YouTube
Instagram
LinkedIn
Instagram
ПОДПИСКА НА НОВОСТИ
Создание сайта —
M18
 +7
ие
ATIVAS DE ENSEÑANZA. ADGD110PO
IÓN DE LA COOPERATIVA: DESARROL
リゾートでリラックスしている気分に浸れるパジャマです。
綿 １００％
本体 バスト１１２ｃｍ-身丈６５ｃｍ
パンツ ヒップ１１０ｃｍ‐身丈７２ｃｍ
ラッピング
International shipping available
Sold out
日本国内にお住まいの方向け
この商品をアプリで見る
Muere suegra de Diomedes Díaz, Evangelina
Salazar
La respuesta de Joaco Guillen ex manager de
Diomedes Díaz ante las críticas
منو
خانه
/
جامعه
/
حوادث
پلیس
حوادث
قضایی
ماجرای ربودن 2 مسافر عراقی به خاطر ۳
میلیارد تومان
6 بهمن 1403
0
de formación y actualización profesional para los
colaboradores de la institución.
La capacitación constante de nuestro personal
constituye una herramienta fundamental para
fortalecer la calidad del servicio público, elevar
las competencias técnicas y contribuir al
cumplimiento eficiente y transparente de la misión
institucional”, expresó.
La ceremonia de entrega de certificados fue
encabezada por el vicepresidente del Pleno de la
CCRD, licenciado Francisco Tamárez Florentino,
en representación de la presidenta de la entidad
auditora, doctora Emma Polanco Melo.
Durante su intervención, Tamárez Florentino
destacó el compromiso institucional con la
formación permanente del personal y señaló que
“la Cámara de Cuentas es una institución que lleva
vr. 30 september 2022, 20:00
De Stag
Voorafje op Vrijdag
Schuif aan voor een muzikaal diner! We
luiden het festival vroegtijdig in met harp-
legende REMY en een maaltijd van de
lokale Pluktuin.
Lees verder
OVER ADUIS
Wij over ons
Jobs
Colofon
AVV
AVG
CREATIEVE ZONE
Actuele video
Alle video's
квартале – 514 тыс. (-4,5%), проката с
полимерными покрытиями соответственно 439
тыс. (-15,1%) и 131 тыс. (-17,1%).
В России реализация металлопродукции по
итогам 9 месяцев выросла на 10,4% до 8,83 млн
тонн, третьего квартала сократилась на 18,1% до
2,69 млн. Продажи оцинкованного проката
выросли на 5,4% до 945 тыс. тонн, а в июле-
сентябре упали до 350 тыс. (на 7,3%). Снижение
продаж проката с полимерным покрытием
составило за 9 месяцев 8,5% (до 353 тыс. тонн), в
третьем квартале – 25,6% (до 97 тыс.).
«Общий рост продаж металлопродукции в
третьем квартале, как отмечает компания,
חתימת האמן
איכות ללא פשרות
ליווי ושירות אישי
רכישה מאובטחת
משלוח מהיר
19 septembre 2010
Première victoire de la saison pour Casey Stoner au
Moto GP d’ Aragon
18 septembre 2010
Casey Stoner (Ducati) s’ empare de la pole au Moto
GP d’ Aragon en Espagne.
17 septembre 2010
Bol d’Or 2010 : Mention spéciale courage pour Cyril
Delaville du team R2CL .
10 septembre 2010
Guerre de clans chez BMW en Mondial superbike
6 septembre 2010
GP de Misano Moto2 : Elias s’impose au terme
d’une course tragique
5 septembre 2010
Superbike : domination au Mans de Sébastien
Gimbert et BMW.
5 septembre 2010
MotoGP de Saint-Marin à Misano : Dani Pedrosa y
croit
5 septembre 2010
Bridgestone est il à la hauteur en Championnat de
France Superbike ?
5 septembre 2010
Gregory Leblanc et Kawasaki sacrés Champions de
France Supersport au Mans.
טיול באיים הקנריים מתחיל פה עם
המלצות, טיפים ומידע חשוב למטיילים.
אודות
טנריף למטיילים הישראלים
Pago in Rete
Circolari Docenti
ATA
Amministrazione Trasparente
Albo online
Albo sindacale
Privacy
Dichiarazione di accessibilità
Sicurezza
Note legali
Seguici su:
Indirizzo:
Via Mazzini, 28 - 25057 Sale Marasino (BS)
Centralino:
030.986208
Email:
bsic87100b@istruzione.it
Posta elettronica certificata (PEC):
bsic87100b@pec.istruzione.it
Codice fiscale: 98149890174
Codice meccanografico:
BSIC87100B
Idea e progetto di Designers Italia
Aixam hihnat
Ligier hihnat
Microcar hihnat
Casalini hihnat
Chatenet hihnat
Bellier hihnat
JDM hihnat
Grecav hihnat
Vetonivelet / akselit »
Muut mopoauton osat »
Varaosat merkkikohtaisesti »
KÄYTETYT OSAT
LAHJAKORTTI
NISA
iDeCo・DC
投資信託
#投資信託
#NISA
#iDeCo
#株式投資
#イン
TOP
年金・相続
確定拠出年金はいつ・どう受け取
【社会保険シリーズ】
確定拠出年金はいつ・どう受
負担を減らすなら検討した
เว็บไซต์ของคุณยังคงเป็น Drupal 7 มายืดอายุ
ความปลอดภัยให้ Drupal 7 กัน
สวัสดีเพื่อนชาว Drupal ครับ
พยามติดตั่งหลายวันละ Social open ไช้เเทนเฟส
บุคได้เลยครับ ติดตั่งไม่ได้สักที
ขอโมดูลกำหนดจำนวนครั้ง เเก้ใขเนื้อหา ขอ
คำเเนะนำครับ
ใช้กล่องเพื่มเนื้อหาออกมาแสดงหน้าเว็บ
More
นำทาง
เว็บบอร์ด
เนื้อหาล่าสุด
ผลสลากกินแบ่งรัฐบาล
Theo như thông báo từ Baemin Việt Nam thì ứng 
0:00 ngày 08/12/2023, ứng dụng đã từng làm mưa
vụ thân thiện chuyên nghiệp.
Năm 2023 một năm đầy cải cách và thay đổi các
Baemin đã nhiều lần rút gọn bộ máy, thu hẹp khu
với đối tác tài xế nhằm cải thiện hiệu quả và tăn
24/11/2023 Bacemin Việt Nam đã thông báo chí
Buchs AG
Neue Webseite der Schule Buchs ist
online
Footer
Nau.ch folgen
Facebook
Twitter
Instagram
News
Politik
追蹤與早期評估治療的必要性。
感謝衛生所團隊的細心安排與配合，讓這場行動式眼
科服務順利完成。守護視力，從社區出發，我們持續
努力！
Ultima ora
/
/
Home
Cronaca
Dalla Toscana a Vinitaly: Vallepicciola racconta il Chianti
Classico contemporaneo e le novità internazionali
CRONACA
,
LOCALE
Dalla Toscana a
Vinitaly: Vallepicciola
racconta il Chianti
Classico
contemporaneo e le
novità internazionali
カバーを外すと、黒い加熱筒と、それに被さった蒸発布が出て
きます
--*--
Work request =>
The entries shown above must be restated word for word.

Solution below =>
YouTube
Instagram
LinkedIn
Instagram
ПОДПИСКА НА НОВОСТИ
Создание сайта —
M18
 +7
ие
ATIVAS DE ENSEÑANZA. ADGD110PO
IÓN DE LA COOPERATIVA: DESARROL
リゾートでリラックスしている気分に浸れるパジャマです。
綿 １００％
本体 バスト１１２ｃｍ-身丈６５ｃｍ
パンツ ヒップ１１０ｃｍ‐身丈７２ｃｍ
ラッピング
International shipping available
Sold out
日本国内にお住まいの方向け
この商品をアプリで見る
Muere suegra de Diomedes Díaz, Evangelina
Salazar
La respuesta de Joaco Guillen ex manager de
Diomedes Díaz ante las críticas
منو
خانه
/
جامعه
/
حوادث
پلیس
حوادث
قضایی
ماجرای ربودن 2 مسافر عراقی به خاطر ۳
میلیارد تومان
6 بهمن 1403
0
de formación y actualización profesional para los
colaboradores de la institución.
La capacitación constante de nuestro personal
constituye una herramienta fundamental para
fortalecer la calidad del servicio público, elevar
las competencias técnicas y contribuir al
cumplimiento eficiente y transparente de la misión
institucional”, expresó.
La ceremonia de entrega de certificados fue
encabezada por el vicepresidente del Pleno de la
CCRD, licenciado Francisco Tamárez Florentino,
en representación de la presidenta de la entidad
auditora, doctora Emma Polanco Melo.
Durante su intervención, Tamárez Florentino
destacó el compromiso institucional con la
formación permanente del personal y señaló que
“la Cámara de Cuentas es una institución que lleva
vr. 30 september 2022, 20:00
De Stag
Voorafje op Vrijdag
Schuif aan voor een muzikaal diner! We
luiden het festival vroegtijdig in met harp-
legende REMY en een maaltijd van de
lokale Pluktuin.
Lees verder
OVER ADUIS
Wij over ons
Jobs
Colofon
AVV
AVG
CREATIEVE ZONE
Actuele video
Alle video's
квартале – 514 тыс. (-4,5%), проката с
полимерными покрытиями соответственно 439
тыс. (-15,1%) и 131 тыс. (-17,1%).
В России реализация металлопродукции по
итогам 9 месяцев выросла на 10,4% до 8,83 млн
тонн, третьего квартала сократилась на 18,1% до
2,69 млн. Продажи оцинкованного проката
выросли на 5,4% до 945 тыс. тонн, а в июле-
сентябре упали до 350 тыс. (на 7,3%). Снижение
продаж проката с полимерным покрытием
составило за 9 месяцев 8,5% (до 353 тыс. тонн), в
третьем квартале – 25,6% (до 97 тыс.).
«Общий рост продаж металлопродукции в
третьем квартале, как отмечает компания,
חתימת האמן
איכות ללא פשרות
ליווי ושירות אישי
רכישה מאובטחת
משלוח מהיר
19 septembre 2010
Première victoire de la saison pour Casey Stoner au
Moto GP d’ Aragon
18 septembre 2010
Casey Stoner (Ducati) s’ empare de la pole au Moto
GP d’ Aragon en Espagne.
17 septembre 2010
Bol d’Or 2010 : Mention spéciale courage pour Cyril
Delaville du team R2CL .
10 septembre 2010
Guerre de clans chez BMW en Mondial superbike
6 septembre 2010
GP de Misano Moto2 : Elias s’impose au terme
d’une course tragique
5 septembre 2010
Superbike : domination au Mans de Sébastien
Gimbert et BMW.
5 septembre 2010
MotoGP de Saint-Marin à Misano : Dani Pedrosa y
croit
5 septembre 2010
Bridgestone est il à la hauteur en Championnat de
France Superbike ?
5 septembre 2010
Gregory Leblanc et Kawasaki sacrés Champions de
France Supersport au Mans.
טיול באיים הקנריים מתחיל פה עם
המלצות, טיפים ומידע חשוב למטיילים.
אודות
טנריף למטיילים הישראלים
Pago in Rete
Circolari Docenti
ATA
Amministrazione Trasparente
Albo online
Albo sindacale
Privacy
Dichiarazione di accessibilità
Sicurezza
Note legali
Seguici su:
Indirizzo:
Via Mazzini, 28 - 25057 Sale Marasino (BS)
Centralino:
030.986208
Email:
bsic87100b@istruzione.it
Posta elettronica certificata (PEC):
bsic87100b@pec.istruzione.it
Codice fiscale: 98149890174
Codice meccanografico:
BSIC87100B
Idea e progetto di Designers Italia
Aixam hihnat
Ligier hihnat
Microcar hihnat
Casalini hihnat
Chatenet hihnat
Bellier hihnat
JDM hihnat
Grecav hihnat
Vetonivelet / akselit »
Muut mopoauton osat »
Varaosat merkkikohtaisesti »
KÄYTETYT OSAT
LAHJAKORTTI
NISA
iDeCo・DC
投資信託
#投資信託
#NISA
#iDeCo
#株式投資
#イン
TOP
年金・相続
確定拠出年金はいつ・どう受け取
【社会保険シリーズ】
確定拠出年金はいつ・どう受
負担を減らすなら検討した
เว็บไซต์ของคุณยังคงเป็น Drupal 7 มายืดอายุ
ความปลอดภัยให้ Drupal 7 กัน
สวัสดีเพื่อนชาว Drupal ครับ
พยามติดตั่งหลายวันละ Social open ไช้เเทนเฟส
บุคได้เลยครับ ติดตั่งไม่ได้สักที
ขอโมดูลกำหนดจำนวนครั้ง เเก้ใขเนื้อหา ขอ
คำเเนะนำครับ
ใช้กล่องเพื่มเนื้อหาออกมาแสดงหน้าเว็บ
More
นำทาง
เว็บบอร์ด
เนื้อหาล่าสุด
ผลสลากกินแบ่งรัฐบาล
Theo như thông báo từ Baemin Việt Nam thì ứng 
0:00 ngày 08/12/2023, ứng dụng đã từng làm mưa
vụ thân thiện chuyên nghiệp.
Năm 2023 một năm đầy cải cách và thay đổi các
Baemin đã nhiều lần rút gọn bộ máy, thu hẹp khu
với đối tác tài xế nhằm cải thiện hiệu quả và tăn
24/11/2023 Bacemin Việt Nam đã thông báo chí
Buchs AG
Neue Webseite der Schule Buchs ist
online
Footer
Nau.ch folgen
Facebook
Twitter
Instagram
News
Politik
追蹤與早期評估治療的必要性。
感謝衛生所團隊的細心安排與配合，讓這場行動式眼
科服務順利完成。守護視力，從社區出發，我們持續
努力！
Ultima ora
/
/
Home
Cronaca
Dalla Toscana a Vinitaly: Vallepicciola racconta il Chianti
Classico contemporaneo e le novità internazionali
CRONACA
,
LOCALE
Dalla Toscana a
Vinitaly: Vallepicciola
racconta il Chianti
Classico
contemporaneo e le
novità internazionali
カバーを外すと、黒い加熱筒と、それに被さった蒸発布が出て
きます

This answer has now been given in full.